Was haben eine elektrische Gurke, japanischer Gesang und Klebeband gemeinsam? Im Haus zur Glocke in Steckborn wurden sie am 1. Juli zu Bestandteilen eines ungewöhnlichen musikalischen Abends. Beim letzten Klangereignis waren Tim & Puma Mimi zu Gast – ein Zürcher Duo, das seit über zwanzig Jahren die Grenzen zwischen Pop, Elektronik und experimenteller Musik auslotet.

Das Duo Tim & Puma Mimi eröffnet seine Performance im Eingangsbereich des Hauses zur Glocke

Der Abend war weniger ein klassisches Konzert als eine Einladung zum Entdecken. Die Besucher:innen bewegten sich durch die verschiedenen Räume des Hauses und begegneten dabei nicht nur Klanginstallationen und ungewöhnlichen Instrumenten, sondern auch den visuellen Arbeiten von Christian Fischer, der gemeinsam mit Michiko Hanawa das Duo Tim & Puma Mimi bildet. Für seine Arbeiten löst Fischer die Linie aus der Fläche: Mit Klebeband zeichnet er direkt auf die Wände und schafft temporäre Situationen, die den Raum verändern und nach ihrer Entfernung wieder verschwinden. Klebeband wurde nicht nur an die Wände gezeichnet, sondern auch zum Klangmaterial: Tapeloops erzeugten knisternde Schleifen, elektrisch leitende Bänder reagierten auf Berührung und luden dazu ein, selbst Klänge hervorzubringen. Dazwischen mischten sich japanischer Gesang, elektronische Bässe und der helle Klang von Furin-Windglöckchen.

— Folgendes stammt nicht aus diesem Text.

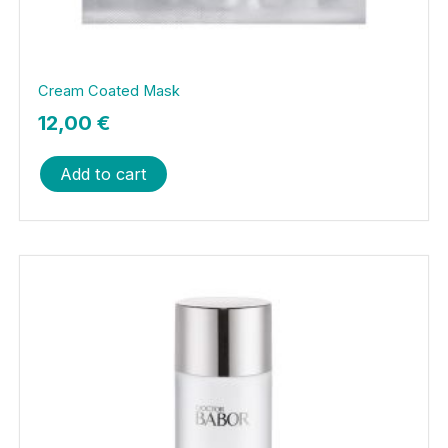
Cream Coated Mask
12,00
€
Add to cart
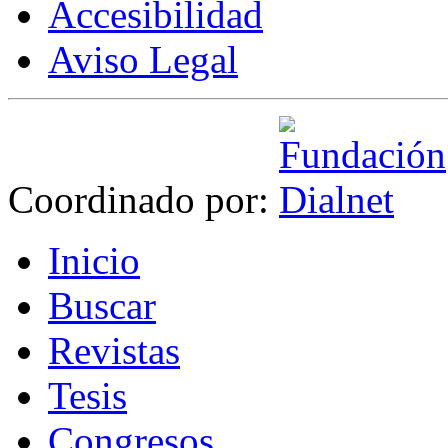
Accesibilidad
Aviso Legal
Coordinado por:
I
nicio
B
uscar
R
evistas
T
esis
Co
n
gresos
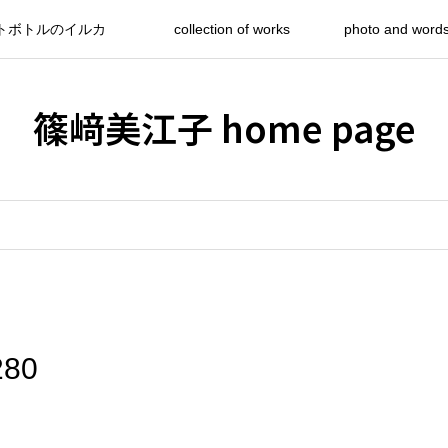
トボトルのイルカ
collection of works
photo and word
篠﨑美江子 home page
80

Der Auftritt von Tim & Puma Mimi war dabei kein Einzelereignis. Er ist Teil der Klangereignisse, einer musikalischen Reihe im Haus zur Glocke, die von März 2026 bis Januar 2027 insgesamt vierzehn Künstler:innen nach Steckborn bringt. Einmal im Monat, jeweils an einem Mittwochabend, wird das Haus zum Schauplatz einer musikalischen Performance.

Die Räume des Hauses, die jeweils gezeigte Ausstellung und die unmittelbare Nähe zum Publikum werden dabei zu Ausgangspunkten für die Musik. Gerade die räumliche Enge fordert die Musiker:innen dazu auf, gewohnte Formate zu hinterfragen, neue Entscheidungen zu treffen und aus dem Moment heraus zu arbeiten.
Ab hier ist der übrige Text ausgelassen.